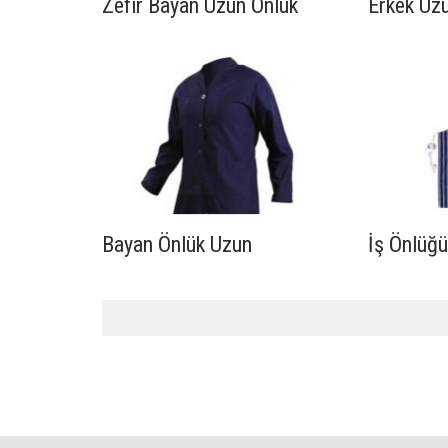
Zefir Bayan Uzun Önlük
Erkek Uz
Bayan Önlük Uzun
İş Önlüğ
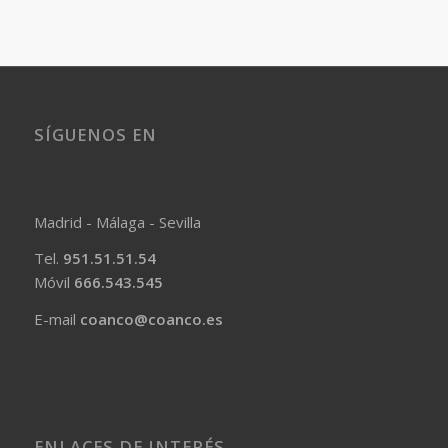
SÍGUENOS EN
Madrid - Málaga - Sevilla
Tel.
951.51.51.54
Móvil
666.543.545
E-mail
coanco@coanco.es
ENLACES DE INTERÉS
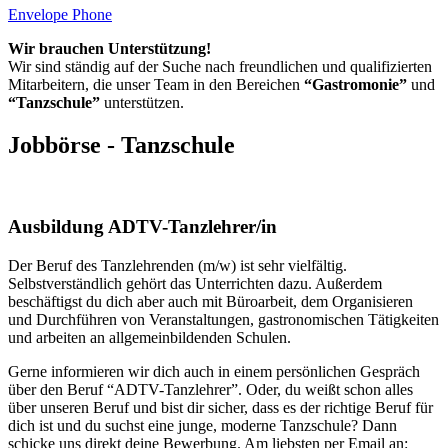
Envelope
Phone
Wir brauchen Unterstützung!
Wir sind ständig auf der Suche nach freundlichen und qualifizierten
Mitarbeitern, die unser Team in den Bereichen
“Gastromonie”
und
“Tanzschule”
unterstützen.
Jobbörse - Tanzschule
Ausbildung ADTV-Tanzlehrer/in
Der Beruf des Tanzlehrenden (m/w) ist sehr vielfältig.
Selbstverständlich gehört das Unterrichten dazu. Außerdem
beschäftigst du dich aber auch mit Büroarbeit, dem Organisieren
und Durchführen von Veranstaltungen, gastronomischen Tätigkeiten
und arbeiten an allgemeinbildenden Schulen.
Gerne informieren wir dich auch in einem persönlichen Gespräch
über den Beruf “ADTV-Tanzlehrer”. Oder, du weißt schon alles
über unseren Beruf und bist dir sicher, dass es der richtige Beruf für
dich ist und du suchst eine junge, moderne Tanzschule? Dann
schicke uns direkt deine Bewerbung. Am liebsten per Email an:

········

Your task is to retype all the entries exactly and leave out any pictures.

Zefir Bayan Uzun Önlük
Erkek Uz
Bayan Önlük Uzun
İş Önlüğ
SÍGUENOS EN
Madrid - Málaga - Sevilla
Tel.
951.51.51.54
Móvil
666.543.545
E-mail
coanco@coanco.es
ENLACES DE INTERÉS
Envelope
Phone
Wir brauchen Unterstützung!
Wir sind ständig auf der Suche nach freundlichen und qualifizierten
Mitarbeitern, die unser Team in den Bereichen
“Gastromonie”
und
“Tanzschule”
unterstützen.
Jobbörse - Tanzschule
Ausbildung ADTV-Tanzlehrer/in
Der Beruf des Tanzlehrenden (m/w) ist sehr vielfältig.
Selbstverständlich gehört das Unterrichten dazu. Außerdem
beschäftigst du dich aber auch mit Büroarbeit, dem Organisieren
und Durchführen von Veranstaltungen, gastronomischen Tätigkeiten
und arbeiten an allgemeinbildenden Schulen.
Gerne informieren wir dich auch in einem persönlichen Gespräch
über den Beruf “ADTV-Tanzlehrer”. Oder, du weißt schon alles
über unseren Beruf und bist dir sicher, dass es der richtige Beruf für
dich ist und du suchst eine junge, moderne Tanzschule? Dann
schicke uns direkt deine Bewerbung. Am liebsten per Email an:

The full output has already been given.